206. Telegram From the Embassy in Germany to the Department of State1

14641. Department pass Treasury and Federal Reserve. Subject: German views on the G-10 Ministerial and the Brandt-Pompidou summit.

Our discussions with German officials on their preparations for the G-10 Ministerial and the following Brandt-Pompidou Summit meeting have essentially only confirmed information reported by a number of posts regarding the parameters of the European position. The Germans continue to seek a quick, world-wide solution. The Foreign Office has stressed, in this regard, that a quick solution will avoid a confrontation with the US which might otherwise develop, and will prevent a long delay in resolving issues which, if left open much longer, could turn US/European economic/commercial and political relations in the wrong direction.
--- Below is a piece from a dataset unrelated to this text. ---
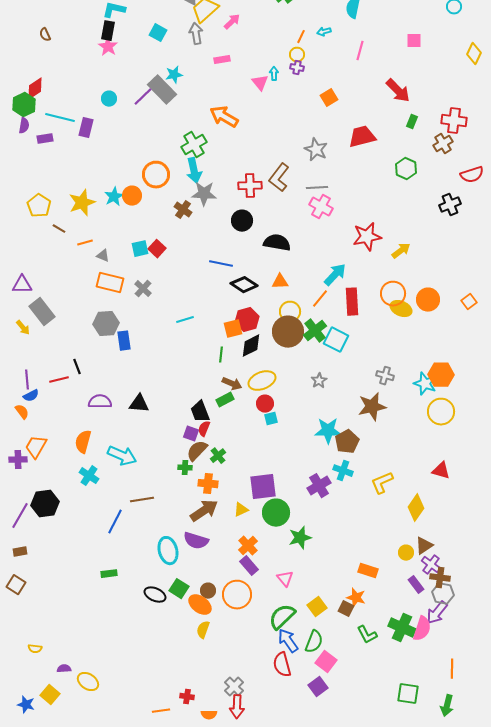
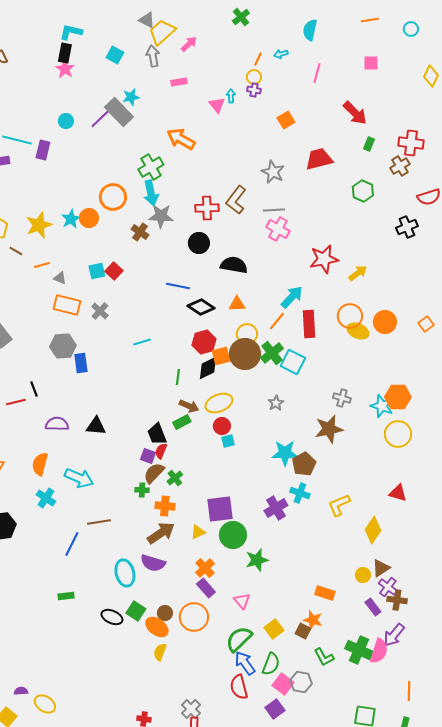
orange square: (233, 329) -> (221, 356), moved
gray hexagon: (443, 594) -> (301, 682), moved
The Foreign Office insists that the EC is ready to play its part in attaining a world-wide solution which would include at least something on the trade side. We are told that the Germans are optimistic the French would go along. From our side, the Europeans need an indication that the US also wishes a quick world-wide solution and that the US is prepared to make a contribution itself to this end.2
In order to maximize the results of the subsequent Brandt-Pompidou discussions, the Foreign Office has urged that the US be as specific as possible at the G-10 Ministerial as to its wishes on trade. The Foreign Office has held out to us a hope that the Germans could make a contribution to the problem of what to do about the value of the unit of account of the CAP by limiting its revaluation in the general upward realignment of EC currencies. The Foreign Office has also reflected a positive attitude toward the limitation of price increases in the agricultural sector; towards helpful agricultural storage policies; and towards a reciprocal trade package in industry. We are told that what is needed, however, is concrete US trade proposals which would “thereby put the ball clearly in the European court.”
The alternative to an early world-wide solution is, according to the Germans, an interim European solution which would be less desirable from everyone’s point of view.
  1. Source: National Archives, RG 59, S/S Files: Lot 73 D 153, Box 124, Morning Summaries. Confidential. Repeated to Brussels, The Hague, London, Luxembourg, Paris, Rome, USEC, and USOECD.
  2. Earlier in the day the Embassy had reported on a meeting of the Bundesbank’s Central Bank Council and President Klasen’s comment that there was a real chance for a successful G-10 meeting in Rome, but no chance without a dollar devaluation (i.e., an increase in the official price of gold). (Telegram 14625 from Bonn, November 24; ibid.)